The city uses street numbers rather than names, such as "East 100 South". Exceptions have been made for streets with curves or those not fitting into the grid system. Some roads have names along with numerals, such as "400 East", which is also known as "Flood Street".

===Neighborhoods===
Some neighborhoods are large housing developments created during the city's rapid modern expansion; others carry the names of geographical features or unincorporated communities that have been annexed by St. George.

- Atkinville (annexed)
- Bloomington (annexed)
- Bloomington Hills
- Bloomington Ranches
- Desert Color
- Desert Hills / Hidden Valley
- Dixie Downs
- Downtown
- Entrada
- Foremaster
- Green Valley
- Price City (formerly Heberville, annexed)
- The Ledges (golf neighborhood)
- Little Valley
- Middleton (annexed, includes Cottonwood)
- Red Cliffs
- Sand Town
- Snow Canyon
- Southgate
- Stone Cliff
- Sunbrook
- Sunriver
- Tonaquint (annexed)

===Climate===
St. George's arid climate is significantly warmer on average than the rest of the state, and more closely resembles nearby Las Vegas. The climate is cold arid (BWk), though the average yearly temperature falls around 1 °F below the hot arid classification. St. George has long, hot summers and relatively mild winters. The monthly average temperature ranges from 42.1 °F in December to 87.8 °F in July. On average, 60 afternoons have high temperatures over 100 °F, with an average window of June 29 through August 13, and 122 days with high temperatures over 90 °F with the average window fluctuating between late April and early October. About 60 mornings have low temperature drops to the freezing mark, with the historical average window between November 12 and March 14.
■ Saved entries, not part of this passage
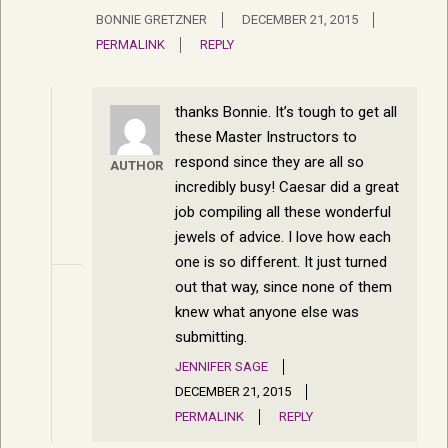
BONNIE GRETZNER
DECEMBER 21, 2015
PERMALINK
REPLY
thanks Bonnie. It’s tough to get all
these Master Instructors to
respond since they are all so
AUTHOR
incredibly busy! Caesar did a great
job compiling all these wonderful
jewels of advice. I love how each
one is so different. It just turned
out that way, since none of them
knew what anyone else was
submitting.
JENNIFER SAGE
DECEMBER 21, 2015
PERMALINK
REPLY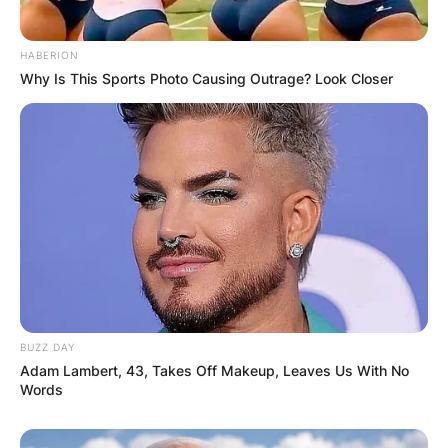
Comments
HABERION
Why Is This Sports Photo Causing Outrage? Look Closer
Leave a Reply
Your email address will not be published.
Required fields are marked
*
Comment
*
BUZZ DAY
Adam Lambert, 43, Takes Off Makeup, Leaves Us With No
Words
Name
*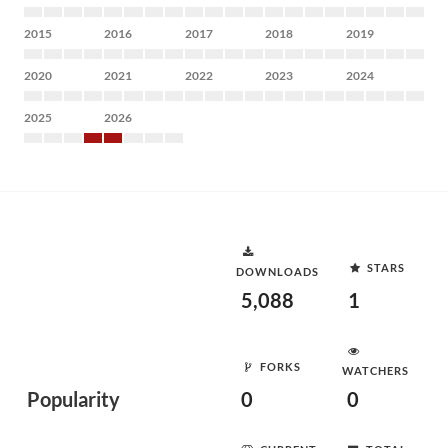
2015
2016
2017
2018
2019
2020
2021
2022
2023
2024
2025
2026
STARS
DOWNLOADS
5,088
1
FORKS
WATCHERS
Popularity
0
0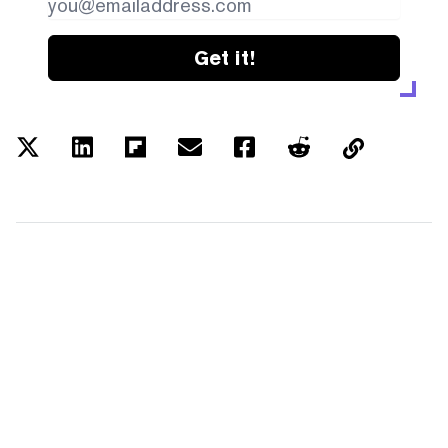
Get it!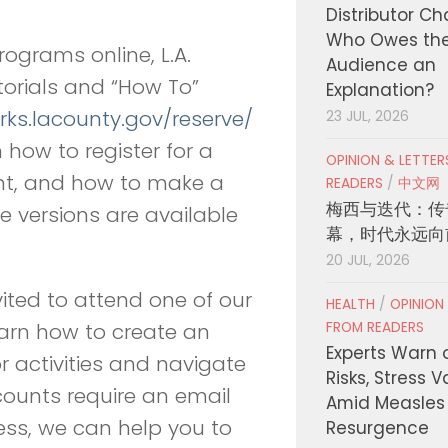
Distributor C
Who Owes th
ograms online, L.A.
Audience an
utorials and
“
How To”
Explanation?
rks.lacounty.gov/
reserve/
23 JUL, 2026
n how to register for a
OPINION & LETTE
unt, and how to make a
READERS
/
中文网
梅西与迭代：传
e versions are available
幕，时代永远向
20 JUL, 2026
vited to attend one of our
HEALTH
/
OPINION
FROM READERS
earn how to create an
Experts Warn 
 activities and navigate
Risks, Stress 
counts require an email
Amid Measles
ess, we can help you to
Resurgence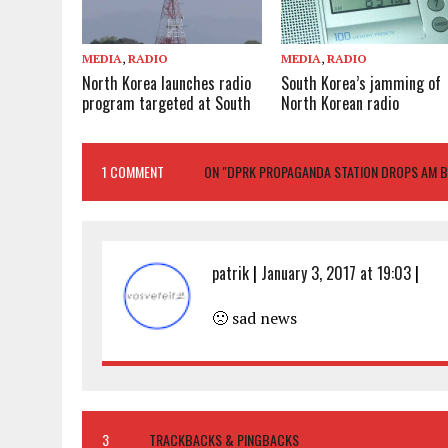
MEDIA
,
RADIO
MEDIA
,
RADIO
North Korea launches radio
South Korea’s jamming of
program targeted at South
North Korean radio
1 COMMENT
ON "DPRK PROPAGANDA STATION DROPS AM 
patrik
|
January 3, 2017 at 19:03
|
🙁 sad news
3
TRACKBACKS & PINGBACKS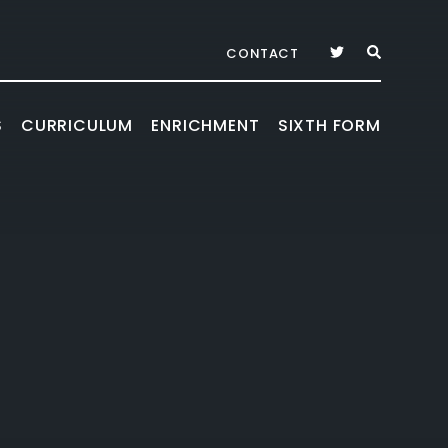
CONTACT
S
CURRICULUM
ENRICHMENT
SIXTH FORM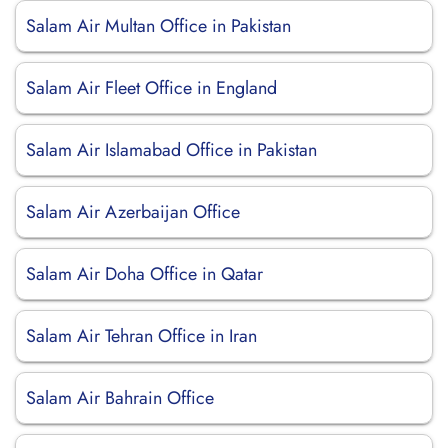
Salam Air Multan Office in Pakistan
Salam Air Fleet Office in England
Salam Air Islamabad Office in Pakistan
Salam Air Azerbaijan Office
Salam Air Doha Office in Qatar
Salam Air Tehran Office in Iran
Salam Air Bahrain Office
The highest temperature statewide was 118 °F, which was recorded in south St. George, near the Arizona border on July 4, 2007, breaking the previous record holder, at 117 °F, also set in St. George on July 5, 1985. The record high minimum temperature is 89 F set on July 15, 1970, and July 3, 2013. Nighttime freezes are common during the winter due to radiational cooling. Both the record low temperature of −11 °F and record low maximum temperature of 17 °F were set on January 22, 1937; the record low temperature occurred again on January 26, 1937, both during the record cold month of January 1937 across the Western United States.

The city has abundant sunshine year-round and averages about 300 sunny days per year, with an average 8.80 in of precipitation annually. The wettest "rain year" has been from July 2004 to June 2005 with at least 15.66 in (some days were missing) and the driest from July 1973 to June 1974 with 3.89 in. Record-breaking widespread flooding occurred during January 2005 when area creeks and rivers far exceeded their banks and washed out homes and some neighborhoods. The wettest month has been January 1993, when 4.74 in fell. Precipitation is fairly evenly distributed throughout the year, except for a markedly drier period from April through June, which occurs after the Pacific storm season ends, but before the southwest monsoon begins, usually in mid-July. Precipitation mostly comes from the Pacific Ocean from late fall through early spring. The storm track usually lifts north of the city by mid-April. The monsoon brings localized and often intense thunderstorms from early July through mid-September. The greatest rainfall in 24 hours was 2.40 in on August 31, 1909.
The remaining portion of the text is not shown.